Every serious concurrency runtime gives you this primitive. In Go, a context created with WithDeadline produces derived contexts "canceled no later than the parent," and cancelling one cancels everything beneath it. In Python, asyncio.timeout() wraps a scope of work — not a single call — and cancels the whole task inside it when the clock runs out. In JavaScript, AbortSignal.timeout() makes a run-long deadline and AbortSignal.any() composes it with each attempt's own signal, so a single expiry tears down whatever is in flight.

A timeout asks "is this call taking too long?" A deadline asks "does the run still have time for this call at all?" Only the second question has an answer an agent can act on.

The payoff is also a cost ceiling. The Google SRE book's chapter on cascading failures is blunt about why: when four stacked layers each retry three times, one user action becomes 4³ — sixty-four — attempts on the backend. A retry that fires without checking the remaining deadline is precisely that multiplier, which is why backpressure for agents is upstream flow control, not politer backoff. Check the budget before the retry: if what's left can't fit another attempt, don't start one.

Cancelling is neither free nor clean#

Here is the part the AbortController tutorials skip. Enforcing a deadline means cancelling work, and cancellation has two bills attached.

The first is literal. Killing the request does not refund the tokens. By OpenRouter's provider documentation, aborting helps only when you're streaming to a provider that supports it — OpenAI and Anthropic do — and even then you pay for every token generated before the abort. For a non-streaming request, or a provider that doesn't support cancellation, the model finishes the entire response server-side and bills it in full, your dead connection notwithstanding. This is the case for streaming by default and cancelling at the first opportunity: the abort caps the spend, it never reverses it.
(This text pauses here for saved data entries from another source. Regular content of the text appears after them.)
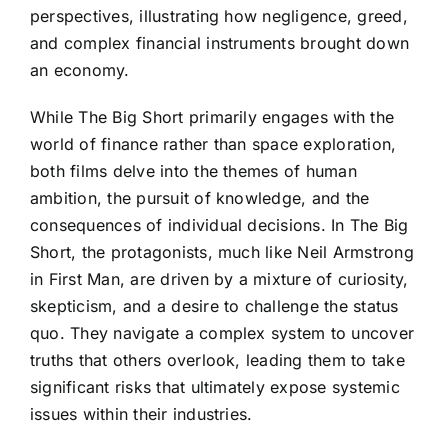
perspectives, illustrating how negligence, greed,
and complex financial instruments brought down
an economy.
While The Big Short primarily engages with the
world of finance rather than space exploration,
both films delve into the themes of human
ambition, the pursuit of knowledge, and the
consequences of individual decisions. In The Big
Short, the protagonists, much like Neil Armstrong
in First Man, are driven by a mixture of curiosity,
skepticism, and a desire to challenge the status
quo. They navigate a complex system to uncover
truths that others overlook, leading them to take
significant risks that ultimately expose systemic
issues within their industries.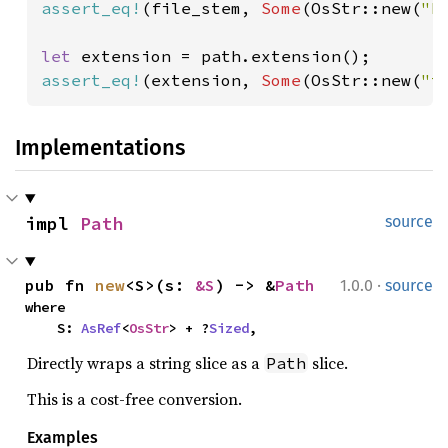
assert_eq!
(file_stem, 
Some
(OsStr::new(
"b
let 
assert_eq!
(extension, 
Some
(OsStr::new(
"t
Implementations
impl 
Path
source
·
pub fn 
new
<S>(s: 
&S
) -> &
Path
1.0.0
source
where

    S: 
AsRef
<
OsStr
> + ?
Sized
,
Directly wraps a string slice as a
slice.
Path
This is a cost-free conversion.
Examples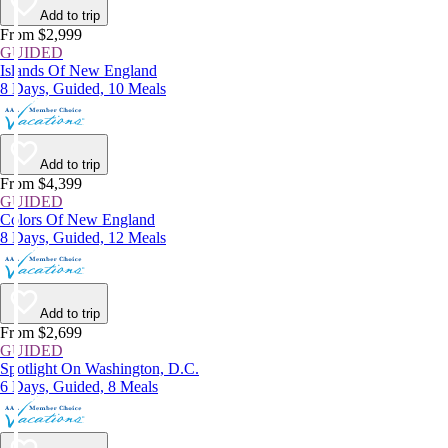
Add to trip
From $2,999
GUIDED
Islands Of New England
8 Days, Guided, 10 Meals
Add to trip
From $4,399
GUIDED
Colors Of New England
8 Days, Guided, 12 Meals
Add to trip
From $2,699
GUIDED
Spotlight On Washington, D.C.
6 Days, Guided, 8 Meals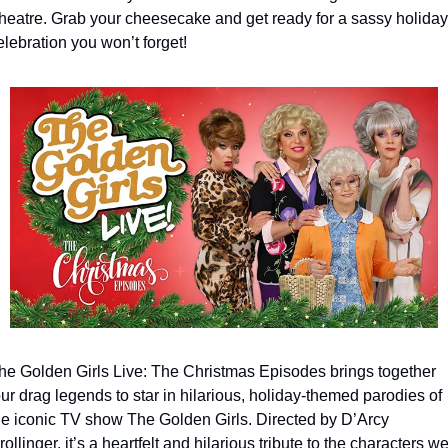
heatre. Grab your cheesecake and get ready for a sassy holiday 
elebration you won’t forget! 
he Golden Girls Live: The Christmas Episodes brings together 
our drag legends to star in hilarious, holiday-themed parodies of 
he iconic TV show The Golden Girls. Directed by D’Arcy 
rollinger, it’s a heartfelt and hilarious tribute to the characters we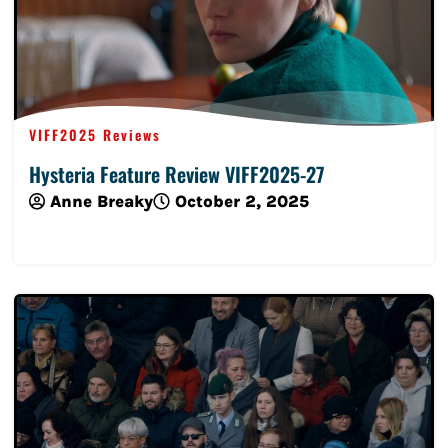
VIFF2025 Reviews
Hysteria Feature Review VIFF2025-27
Anne Breaky
October 2, 2025
Read More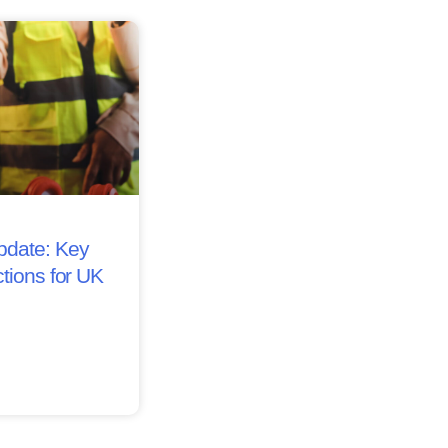
date: Key
tions for UK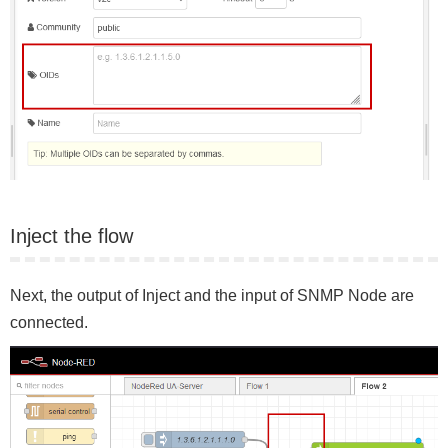
Inject the flow
Next, the output of Inject and the input of SNMP Node are
connected.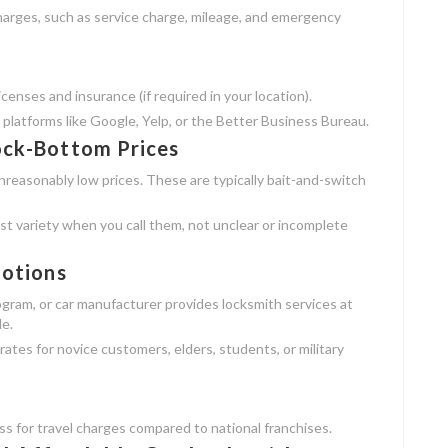
charges, such as service charge, mileage, and emergency
enses and insurance (if required in your location).
 platforms like Google, Yelp, or the Better Business Bureau.
ock-Bottom Prices
nreasonably low prices. These are typically bait-and-switch
st variety when you call them, not unclear or incomplete
motions
rogram, or car manufacturer provides locksmith services at
le.
rates for novice customers, elders, students, or military
ss for travel charges compared to national franchises.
The second bill is worse because it's silent. A deadline that fires in the middle of a tool call can leave that tool half-applied — the charge captured but the order not recorded, the file written but the index not updated. Cancellation is not a clean stop; it's a stop at an arbitrary point you didn't choose. Which means a deadline system is only as safe as the steps it interrupts. Side-effecting tools need to be idempotent or compensatable — a stable key so the half-done write can be retried or rolled back — for exactly the same reason a retry that resent an email needed one. A timeout you can't clean up after is just a different way to corrupt state.

What to actually build#

One deadline per run, computed once at the top from the wall-clock budget you're willing to spend. Thread it through every step as an absolute time, not a duration, so each call subtracts the elapsed time itself — AbortSignal.timeout plus AbortSignal.any in JS, a deadline-bearing context in Go, an asyncio.timeout scope in Python. Before each model call and each retry, ask whether the remaining budget can cover it; if not, stop now and return what you have. Stream, so a cancellation actually stops the meter. Pair the whole thing with a step counter for the loops a clock can't catch and a cost breaker for the spend a clock won't.

The deliverable isn't a smaller timeout= value. It's a run that, when it runs out of time, knows it has run out of time — and degrades on a budget you chose, instead of hanging until something further down the stack gives up for it.